2008, dimensions variable, wood, bronze, parrot, and other materials.
In his Allegory of the Cave, the philosopher Plato conveys a metaphor in which a person living in a cave might see shadows on the wall and think them to be the whole of reality; this allegory points out the human capacity for delusion. In this installation, when a viewer stood inside of the gallery, the wooden structure appeared as a cliff face with a cave-like entrance. Echoing Plato’s allegory, during this exhibition the artist sought a state of mental transcendence through physical exhaustion by continually lifting a set of bronze dumbbells.

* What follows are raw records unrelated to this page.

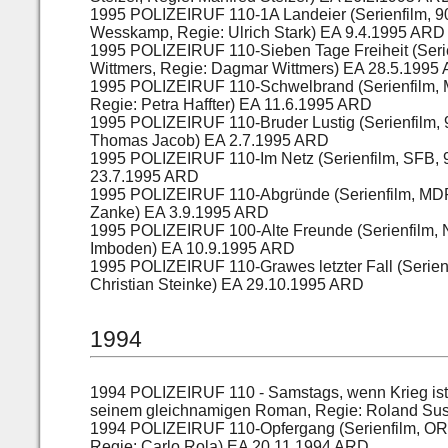
1995 POLIZEIRUF 110-1A Landeier (Serienfilm, 
Wesskamp, Regie: Ulrich Stark) EA 9.4.1995 ARD
1995 POLIZEIRUF 110-Sieben Tage Freiheit (Serie
Wittmers, Regie: Dagmar Wittmers) EA 28.5.199
1995 POLIZEIRUF 110-Schwelbrand (Serienfilm, M
Regie: Petra Haffter) EA 11.6.1995 ARD
1995 POLIZEIRUF 110-Bruder Lustig (Serienfilm, 
Thomas Jacob) EA 2.7.1995 ARD
1995 POLIZEIRUF 110-Im Netz (Serienfilm, SFB, 
23.7.1995 ARD
1995 POLIZEIRUF 110-Abgründe (Serienfilm, MDR
Zanke) EA 3.9.1995 ARD
1995 POLIZEIRUF 100-Alte Freunde (Serienfilm, N
Imboden) EA 10.9.1995 ARD
1995 POLIZEIRUF 110-Grawes letzter Fall (Serien
Christian Steinke) EA 29.10.1995 ARD
1994
1994 POLIZEIRUF 110 - Samstags, wenn Krieg ist 
seinem gleichnamigen Roman, Regie: Roland Sus
1994 POLIZEIRUF 110-Opfergang (Serienfilm, OR
Regie: Carlo Rola) EA 20.11.1994 ARD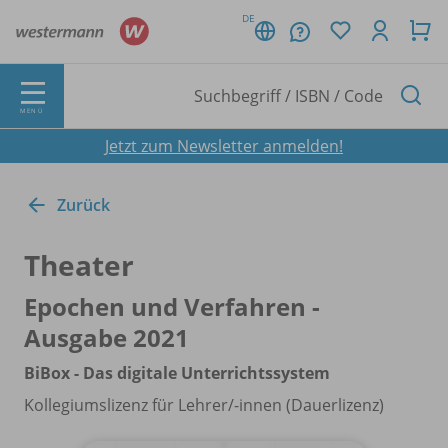
DE
MENÜ
Jetzt zum Newsletter anmelden!
Zurück
Theater
Epochen und Verfahren -
Ausgabe 2021
BiBox - Das digitale Unterrichtssystem
Kollegiumslizenz für Lehrer/
-innen (Dauerlizenz)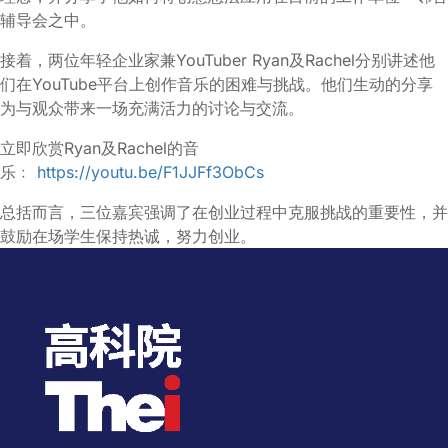
辅导会之中。
接着，两位年轻企业家兼YouTuber Ryan及Rachel分别讲述他
们在YouTube平台上创作音乐的困难与挑战。他们生动的分享
为与观众带来一场充满活力的讨论与交流。
立即欣赏Ryan及Rachel的音
乐﹕
https://youtu.be/F1JJFf3ObCs
总括而言，三位嘉宾强调了在创业过程中克服挑战的重要性，并
鼓励在场学生保持热诚，努力创业。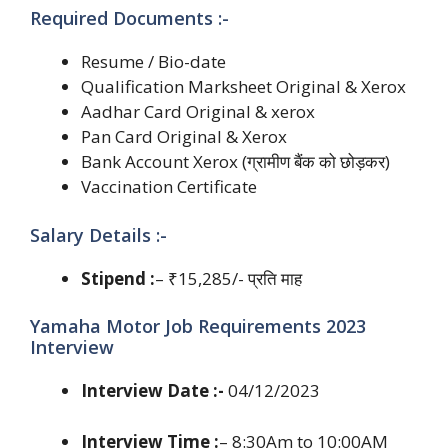
Required Documents :-
Resume / Bio-date
Qualification Marksheet Original & Xerox
Aadhar Card Original & xerox
Pan Card Original & Xerox
Bank Account Xerox (ग्रामीण बैंक को छोड़कर)
Vaccination Certificate
Salary Details :-
Stipend :
– ₹15,285/- प्रति माह
Yamaha Motor Job Requirements 2023
Interview
Interview Date :-
04/12/2023
Interview Time :
– 8:30Am to 10:00AM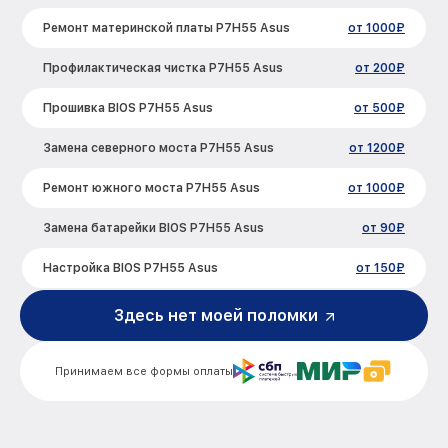
Ремонт материнской платы P7H55 Asus
от 1000₽
Профилактическая чистка P7H55 Asus
от 200₽
Прошивка BIOS P7H55 Asus
от 500₽
Замена северного моста P7H55 Asus
от 1200₽
Ремонт южного моста P7H55 Asus
от 1000₽
Замена батарейки BIOS P7H55 Asus
от 90₽
Настройка BIOS P7H55 Asus
от 150₽
Здесь нет моей поломки
Принимаем все формы оплаты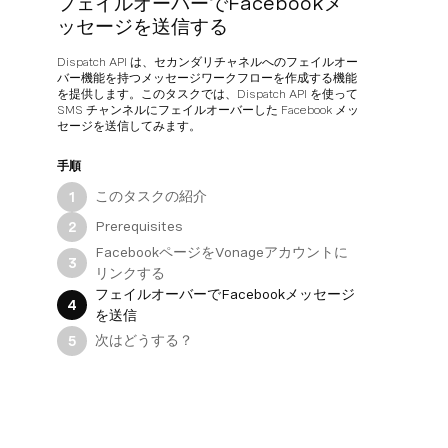
フェイルオーバーでFacebookメ
ッセージを送信する
Dispatch API は、セカンダリチャネルへのフェイルオー
バー機能を持つメッセージワークフローを作成する機能
を提供します。このタスクでは、Dispatch API を使って
SMS チャンネルにフェイルオーバーした Facebook メッ
セージを送信してみます。
手順
このタスクの紹介
1
Prerequisites
2
FacebookページをVonageアカウントに
3
リンクする
フェイルオーバーでFacebookメッセージ
4
を送信
次はどうする？
5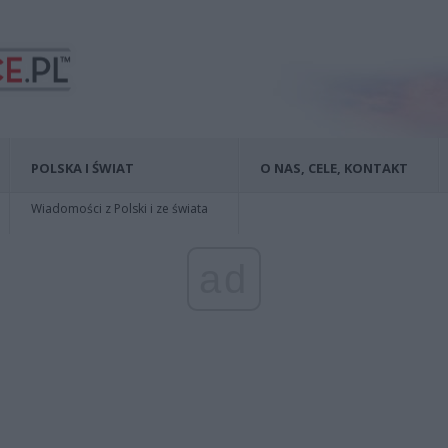
POLSKA I ŚWIAT
O NAS, CELE, KONTAKT
Wiadomości z Polski i ze świata
ad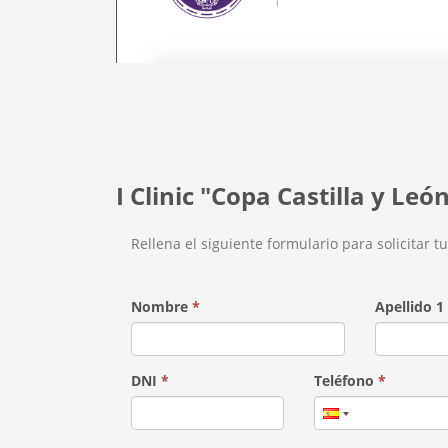
I Clinic "Copa Castilla y Leó
Rellena el siguiente formulario para solicitar t
Nombre
*
Apellido 1
DNI
*
Teléfono
*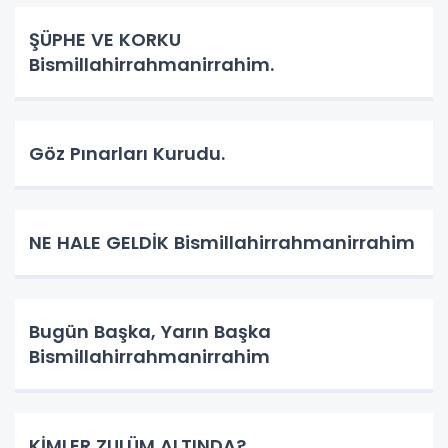
ŞÜPHE VE KORKU
Bismillahirrahmanirrahim.
Göz Pınarları Kurudu.
NE HALE GELDİK Bismillahirrahmanirrahim
Bugün Başka, Yarın Başka
Bismillahirrahmanirrahim
KİMLER ZULÜM ALTINDA?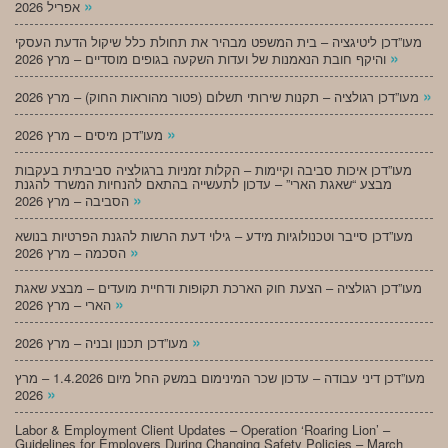
»
אפריל 2026
מעו”דכן ליטיגציה – בית המשפט מבהיר את תחולת כלל שיקול הדעת העסקי
»
והיקף חובת הנאמנות של ועדות השקעה בגופים מוסדיים – מרץ 2026
»
מעו”דכן רגולציה – תקנות שירותי תשלום (פטור מהוראות החוק) – מרץ 2026
»
מעו”דכן מיסים – מרץ 2026
מעו”דכן איכות סביבה וקיימות – הקלות זמניות ברגולציה סביבתית בעקבות
מבצע “שאגת הארי” – עדכון לתעשייה בהתאם להנחיות המשרד להגנת
»
הסביבה – מרץ 2026
מעו”דכן סייבר וטכנולוגיות מידע – גילוי דעת הרשות להגנת הפרטיות בנושא
»
הסכמה – מרץ 2026
מעו”דכן רגולציה – הצעת חוק הארכת תקופות ודחיית מועדים – מבצע שאגת
»
הארי – מרץ 2026
»
מעו”דכן תכנון ובניה – מרץ 2026
מעו”דכן דיני עבודה – עדכון שכר המינימום במשק החל מיום 1.4.2026 – מרץ
»
2026
Labor & Employment Client Updates – Operation ‘Roaring Lion’ –
Guidelines for Employers During Changing Safety Policies – March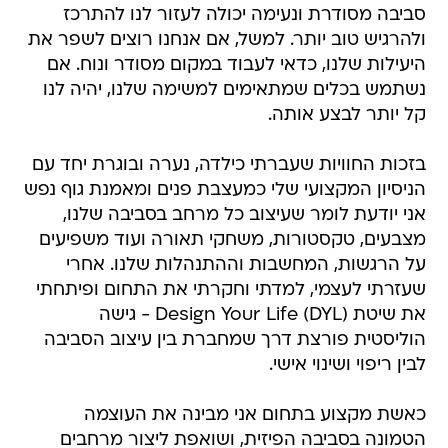
סביבה מסודרת ונעימה יכולה לעזור לנו להתרכז
ולהרגיש טוב יותר. למשל, אם אנחנו רוצים לשפר את
היעילות שלנו, כדאי לעבוד במקום מסודר ונוח. אם
נשתמש בכלים שמתאימים למשימה שלנו, יהיה לנו
קל יותר לבצע אותה.
בזכות החוויות שעברתי כילדה, נערה ובוגרת יחד עם
הניסיון המקצועי שלי כמעצבת פנים ומאמנת גוף נפש
אני יודעת לומר שעיצוב כל מרחב בסביבה שלנו,
מצבעים, טקסטורות, משחקי תאורה ועוד משפיעים
על הרגשות, המחשבות וההתנהלות שלנו. אחרי
שעזרתי לעצמי, למדתי וחקרתי את התחום ופיתחתי
את שיטת Design Your Life (DYL) - גישה
הוליסטית פורצת דרך שמחברת בין עיצוב הסביבה
לבין ריפוי ושינוי אישי.
כאשת מקצוע בתחום אני מבינה את העוצמה
הטמונה בסביבה הפיזית, ושואפת ליצור מרחבים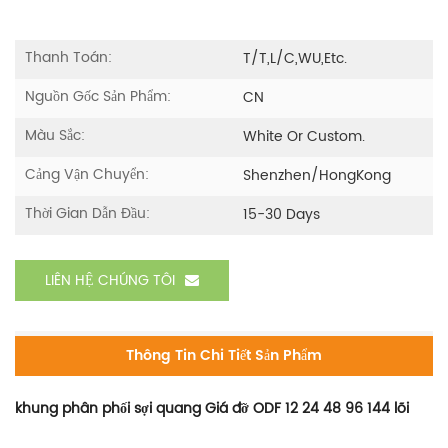
Thanh Toán:
T/T,L/C,WU,etc.
Nguồn Gốc Sản Phẩm:
CN
Màu Sắc:
White Or Custom.
Cảng Vận Chuyển:
Shenzhen/HongKong
Thời Gian Dẫn Đầu:
15-30 Days
LIÊN HỆ CHÚNG TÔI
Thông Tin Chi Tiết Sản Phẩm
khung phân phối sợi quang Giá đỡ ODF 12 24 48 96 144 lõi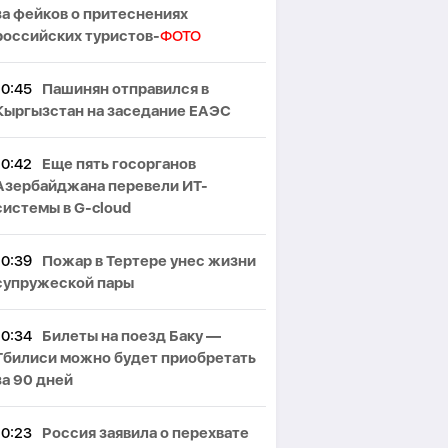
за фейков о притеснениях
российских туристов-
ФОТО
10:45
Пашинян отправился в
Кыргызстан на заседание ЕАЭС
10:42
Еще пять госорганов
Азербайджана перевели ИТ-
системы в G-cloud
10:39
Пожар в Тертере унес жизни
супружеской пары
10:34
Билеты на поезд Баку —
Тбилиси можно будет приобретать
за 90 дней
10:23
Россия заявила о перехвате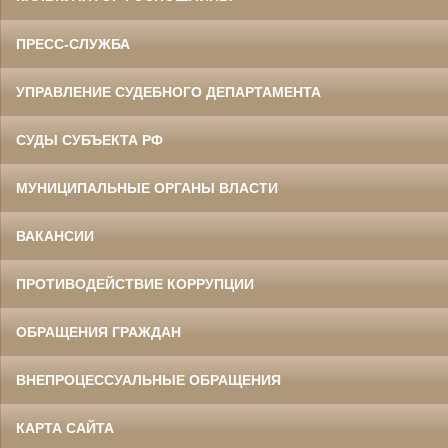
ПРЕСС-СЛУЖБА
УПРАВЛЕНИЕ СУДЕБНОГО ДЕПАРТАМЕНТА
СУДЫ СУБЪЕКТА РФ
МУНИЦИПАЛЬНЫЕ ОРГАНЫ ВЛАСТИ
ВАКАНСИИ
ПРОТИВОДЕЙСТВИЕ КОРРУПЦИИ
ОБРАЩЕНИЯ ГРАЖДАН
ВНЕПРОЦЕССУАЛЬНЫЕ ОБРАЩЕНИЯ
КАРТА САЙТА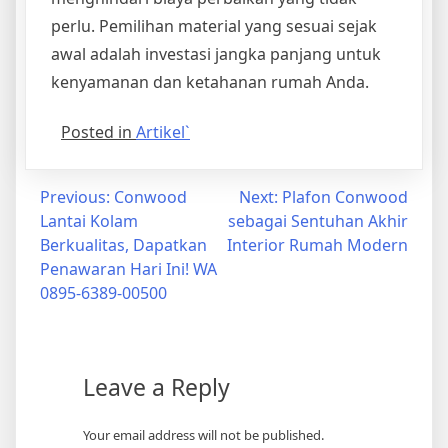
perlu. Pemilihan material yang sesuai sejak
awal adalah investasi jangka panjang untuk
kenyamanan dan ketahanan rumah Anda.
Posted in
Artikel`
Post
Previous:
Conwood
Next:
Plafon Conwood
Lantai Kolam
sebagai Sentuhan Akhir
navigation
Berkualitas, Dapatkan
Interior Rumah Modern
Penawaran Hari Ini! WA
0895-6389-00500
Leave a Reply
Your email address will not be published.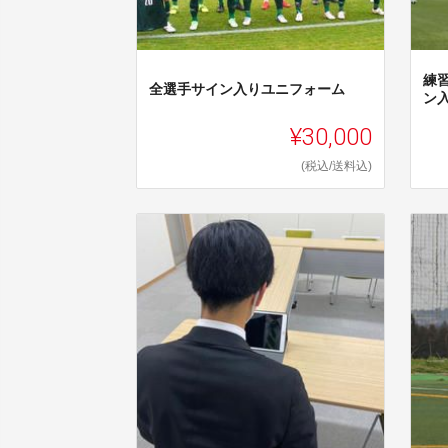
練
全選手サイン入りユニフォーム
ン
¥30,000
(税込/送料込)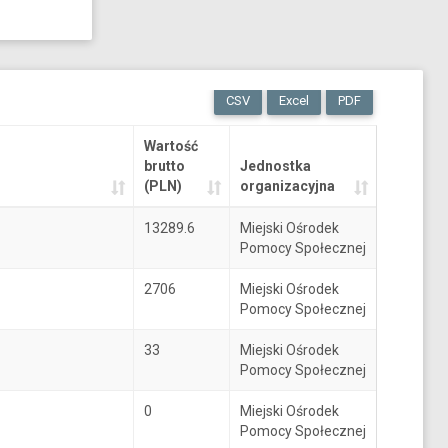
CSV
Excel
PDF
Wartość
brutto
Jednostka
(PLN)
organizacyjna
13289.6
Miejski Ośrodek
Pomocy Społecznej
2706
Miejski Ośrodek
Pomocy Społecznej
33
Miejski Ośrodek
Pomocy Społecznej
0
Miejski Ośrodek
Pomocy Społecznej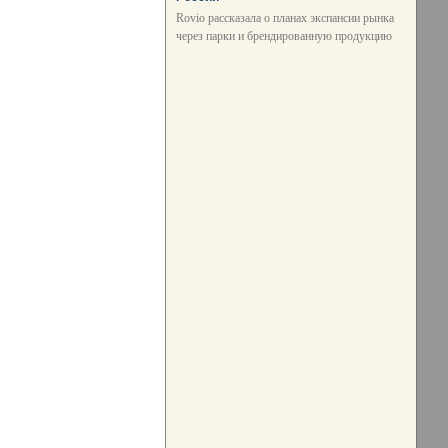
Rovio рассказала о планах экспансии рынка
через парки и брендированную продукцию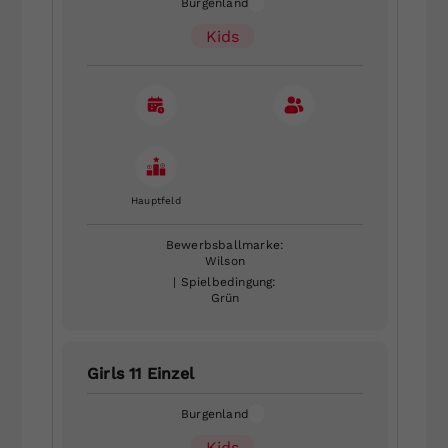
Burgenland
Kids
Hauptfeld
Bewerbsballmarke:
Wilson
| Spielbedingung:
Grün
Girls 11 Einzel
Burgenland
Kids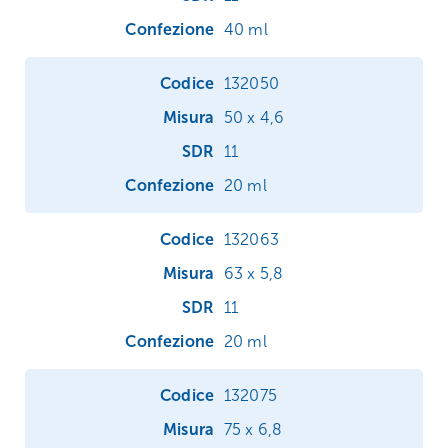
40 ml
132050
50 x 4,6
11
20 ml
132063
63 x 5,8
11
20 ml
132075
75 x 6,8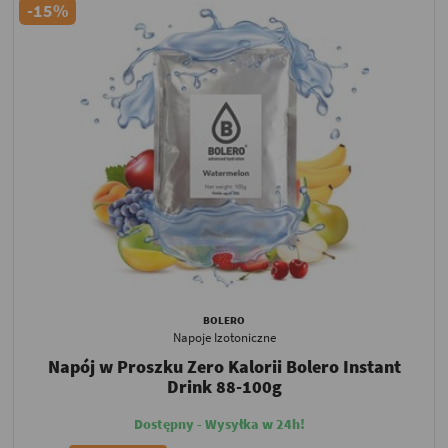
-15%
BOLERO
Napoje Izotoniczne
Napój w Proszku Zero Kalorii Bolero Instant
Drink 88-100g
Dostępny - Wysyłka w 24h!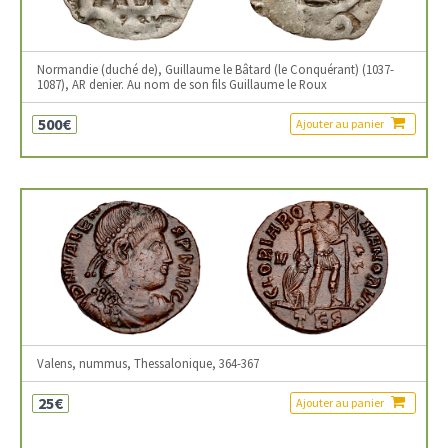
Normandie (duché de), Guillaume le Bâtard (le Conquérant) (1037-
1087), AR denier. Au nom de son fils Guillaume le Roux
500€
Ajouter au panier
Valens, nummus, Thessalonique, 364-367
25€
Ajouter au panier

When a viewer stood outside of the gallery, and looked in through its storefront windows, they could see that the cave was very much a construct. The artist lived in the cave during the days leading up to the exhibition and was on view for the public as a living example of a person seeking to drag himself “up a steep and rugged ascent” to exit the metaphorical cave of delusion.
The artist would periodically stop lifting the dumbbells to read Plato’s Allegory of the Cave to a parrot. Reading to the parrot was a metaphor for the limitations of human understanding, and it was also an experiment in passing Plato’s existential musings on to another conscious creature.
Artifacts from On Shadows and Realities, 2008, approximately 4”x4”x12” each, bronze, steel, and paint.